Sin embargo, la impresión no es que el Ejecutivo esté sometido al sano escrutinio del Parlamento, sino que el país está a merced de las intrigas del Partido Conservador. Porque el sucesor de Truss al frente del Gobierno debe antes ser elegido líder del partido en una votación interna a la que solo pueden concurrir sus 200.000 afiliados. Entre ellos, se dice, quedan bastantes partidarios de Boris Johnson. Y esto explica que todas las encuestas pronostiquen una catástrofe torie si se celebraran nuevas elecciones. Hay una lección que los partidos nunca aprenden: el cuidado excesivo a las bases implica el descuido de los electores.
«Uno de los efectos benignos de la democracia del Reino Unido es que los parlamentarios temen a los electores»
Uno de los efectos benignos de la democracia del Reino Unido es que los parlamentarios temen a los electores: a cada circunscripción (son 650) le corresponde un único representante y estos se sienten más vigilados. Pero esto no sería posible sin otro ingrediente necesario: la capacidad de los electores de cambiar su voto. Insistimos mucho en la necesidad de que una democracia cultive instituciones fuertes y jure fidelidad a los principios de Montesquieu, pero insistimos menos en la importancia de cultivar una base electoral crítica.
Treinta puntos separan a los conservadores de los laboristas, ahora liderados por Sir Keir Starmer.

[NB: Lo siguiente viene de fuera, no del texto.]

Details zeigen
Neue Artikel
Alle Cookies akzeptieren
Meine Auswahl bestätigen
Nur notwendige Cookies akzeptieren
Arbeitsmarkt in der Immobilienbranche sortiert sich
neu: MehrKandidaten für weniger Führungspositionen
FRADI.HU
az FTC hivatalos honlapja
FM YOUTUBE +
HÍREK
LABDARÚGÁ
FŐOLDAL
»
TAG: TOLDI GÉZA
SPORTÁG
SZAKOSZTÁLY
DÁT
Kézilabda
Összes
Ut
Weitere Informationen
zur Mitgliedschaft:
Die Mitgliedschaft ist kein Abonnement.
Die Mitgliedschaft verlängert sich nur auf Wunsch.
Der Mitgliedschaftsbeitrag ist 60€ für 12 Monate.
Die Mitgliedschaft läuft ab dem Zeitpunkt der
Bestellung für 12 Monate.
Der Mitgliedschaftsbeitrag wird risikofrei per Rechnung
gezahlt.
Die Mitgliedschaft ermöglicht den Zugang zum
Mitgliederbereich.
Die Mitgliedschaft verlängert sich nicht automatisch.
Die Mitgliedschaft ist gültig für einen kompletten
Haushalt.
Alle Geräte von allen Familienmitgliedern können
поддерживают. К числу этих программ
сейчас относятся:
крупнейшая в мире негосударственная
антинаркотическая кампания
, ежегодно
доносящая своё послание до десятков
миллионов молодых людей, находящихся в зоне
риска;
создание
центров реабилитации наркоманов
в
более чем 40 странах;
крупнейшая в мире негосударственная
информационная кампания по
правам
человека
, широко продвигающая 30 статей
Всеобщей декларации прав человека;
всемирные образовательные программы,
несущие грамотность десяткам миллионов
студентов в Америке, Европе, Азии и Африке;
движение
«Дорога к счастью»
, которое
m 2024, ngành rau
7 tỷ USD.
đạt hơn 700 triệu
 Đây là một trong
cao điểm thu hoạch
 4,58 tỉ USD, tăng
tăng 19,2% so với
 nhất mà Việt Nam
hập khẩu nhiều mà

Es una buena noticia, no solo porque Starmer es un tipo eurófilo y sensato, sino porque revela que los electores no han atendido impasibles al lamentable espectáculo torie que inauguró la victoria de Boris Johnson en diciembre de 2019. Un Johnson que, como les decía, puede resucitar si gana el apoyo de al menos 100 parlamentarios, el mínimo para concurrir al desempate ante los afiliados del partido. Sería una buena noticia: parece justo que Johnson, principal responsable del hundimiento del partido, volviera al timón para acompañarlo en su inmersión final.